A senhora Janete Costa, infelizmente é mais uma dos milhares de mendigos, que fazem de logradouros públicos, calçadas de estabelecimentos comerciais e órgãos públicos, terrenos baldios e prédios abandonados como referências de moradia. Ela vive na calçada de um prédio comercial que está desativado na travessa do Mercado Central. Há vários dias venho a observando e hoje decidi conversar com ela para saber um pouco da sua história. A fisionomia é um retrato dolorido do sofrimento que carrega consigo. Ela diz que nasceu no bairro do Tibiri e desde pequena sempre trabalhoupara garantir o seu sustento. Apesar de manter uma certa resistência em falar dos problemas que levaram-na a viver em pleno abandono, diz que não tem filhos e perdeu contatos com os parentes. Para ter o pão de cada dia, registra que feirantes do Mercado Central e muita gente que passa pelo local são bemsolidários e ela costuma fazer a sua própria refeição e sempre divide com outras pessoas que vivem em situação idêntica a dela.

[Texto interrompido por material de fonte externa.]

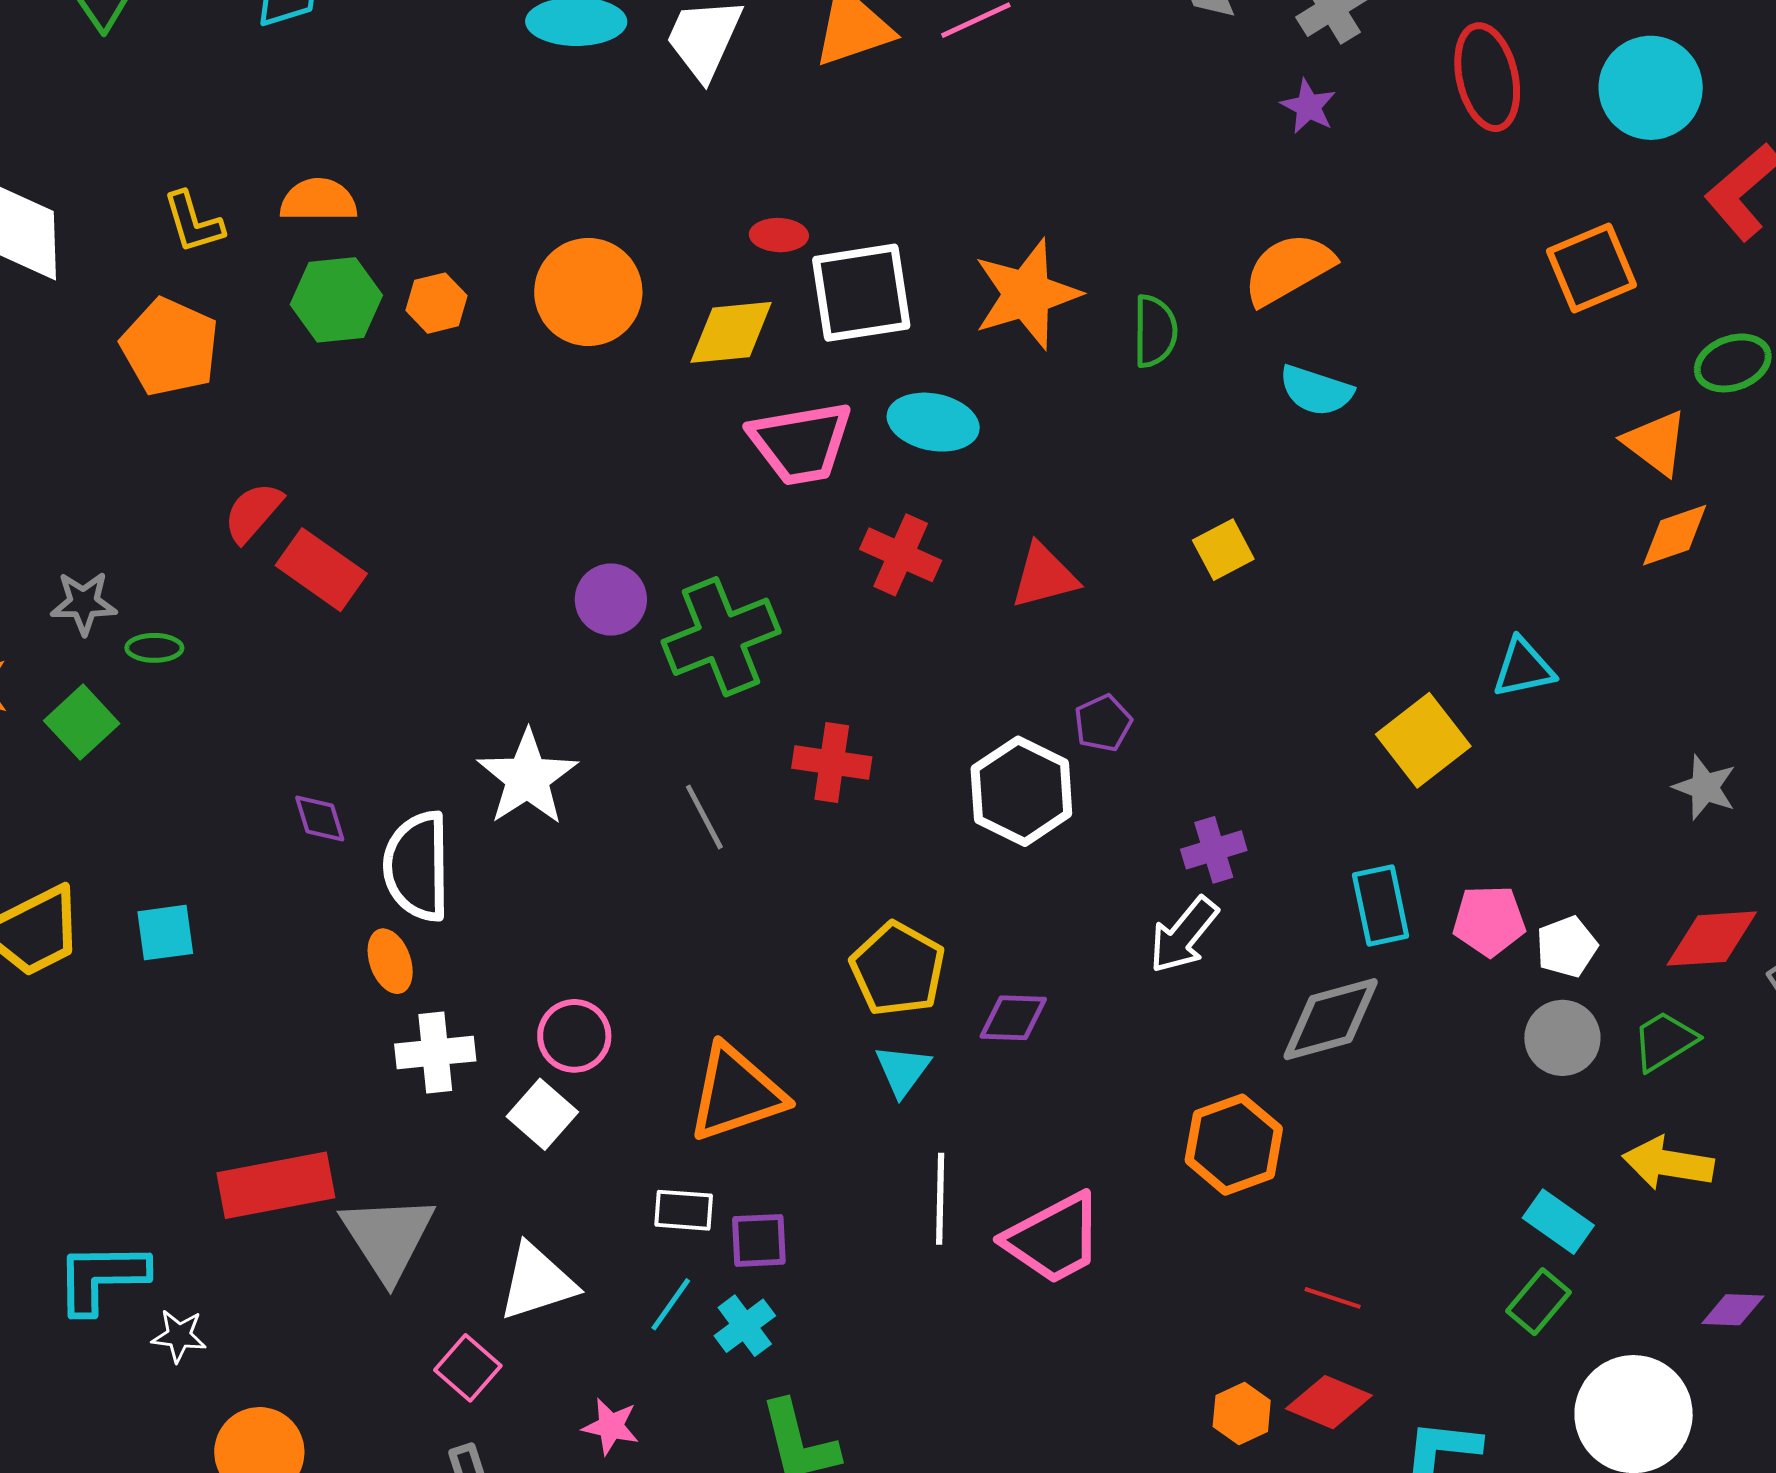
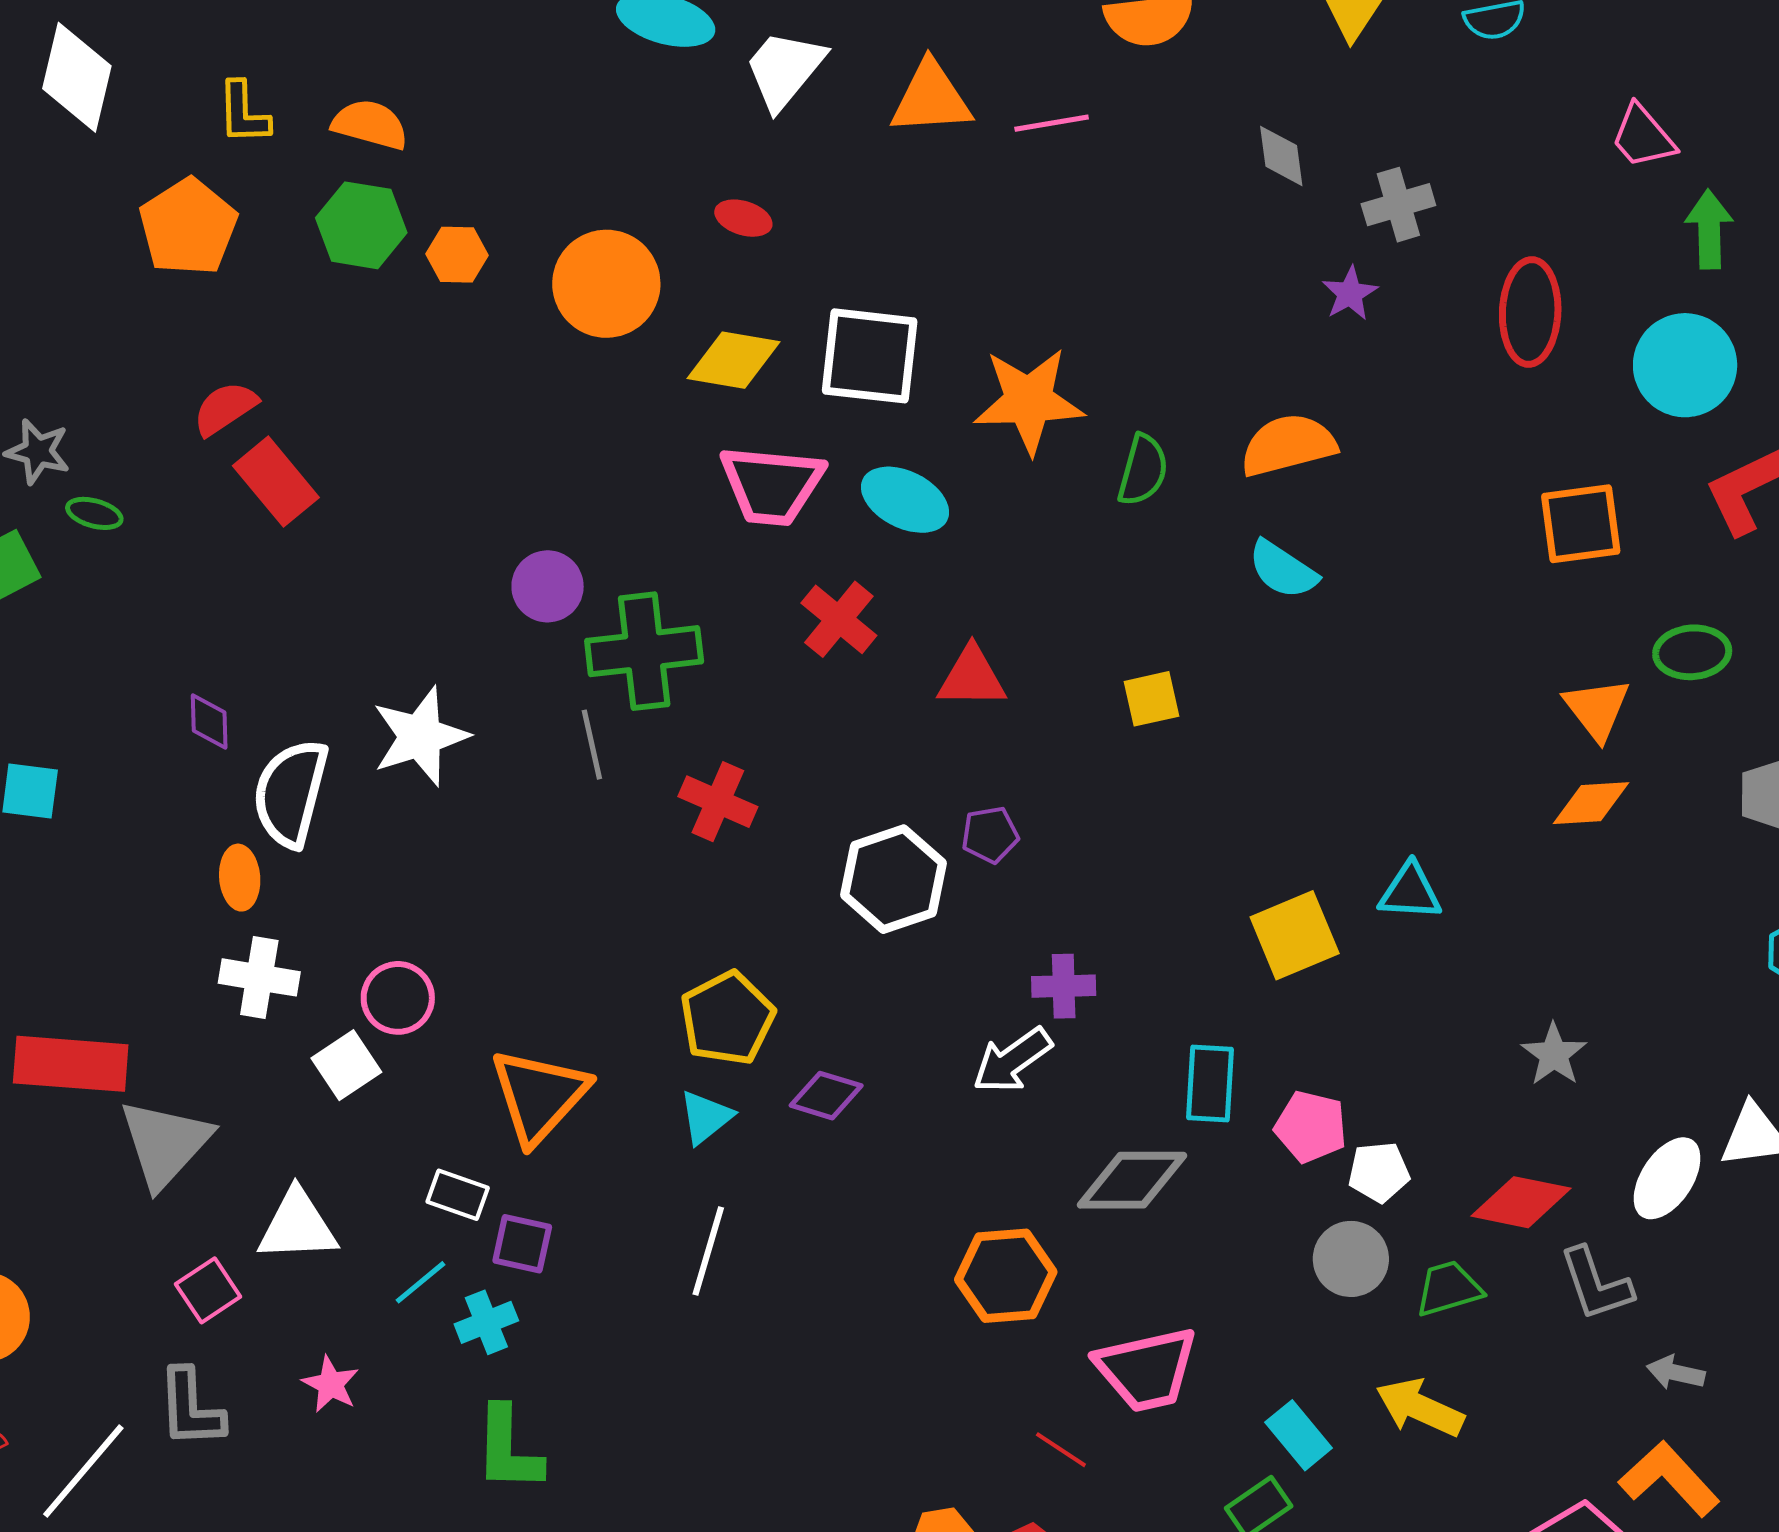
red ellipse: (779, 235) -> (743, 218), moved
gray line: (704, 817) -> (592, 745), moved
orange triangle: (736, 1093) -> (539, 1096), turned -44
pink trapezoid: (1054, 1239) -> (1147, 1369), moved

     Ela tem vários ferimentos pelo corpo, segundo me informaram, mas não quis entrar em detalhes, mas deixou bem claro que precisa de médico e hospital, uma vez que teria uma chaga em uma das pernas. Chegou a tentar atendimento médico, mas devido as dificuldadesresolveu não correr mais atrás e diz que a sua vida está nas mãos de Deus.

      Apesar dos 56 anos, o aspecto físico lhe remete para muito mais. Mesmo diante das dificuldades, dona Janete Costa se diz uma mulher feliz, por merecer a atenção de muita gente, que independente de lhe fazer qualquer doação a tratam como ser humano. O meu maior pedido, que faço constantemente, é que alguém me consiga médico e hospital para poder tratar da minha saúde para voltar a trabalhar.

      Como podemos observar, o fogão de dona Janete são algumas pedras e tem apenas uma panela em que podemos observar o alimento. A minha iniciativa de relatar a história é que alguém de alguma instituição pública ou privada de saúde movido pelo sentimento solidário e fraterno possa recuperar a saúde da senhora Janete Costa, que vive na calçada do prédio onde foi a Superintendência Estadual do Trabalho, na Travessa do Mercado Central.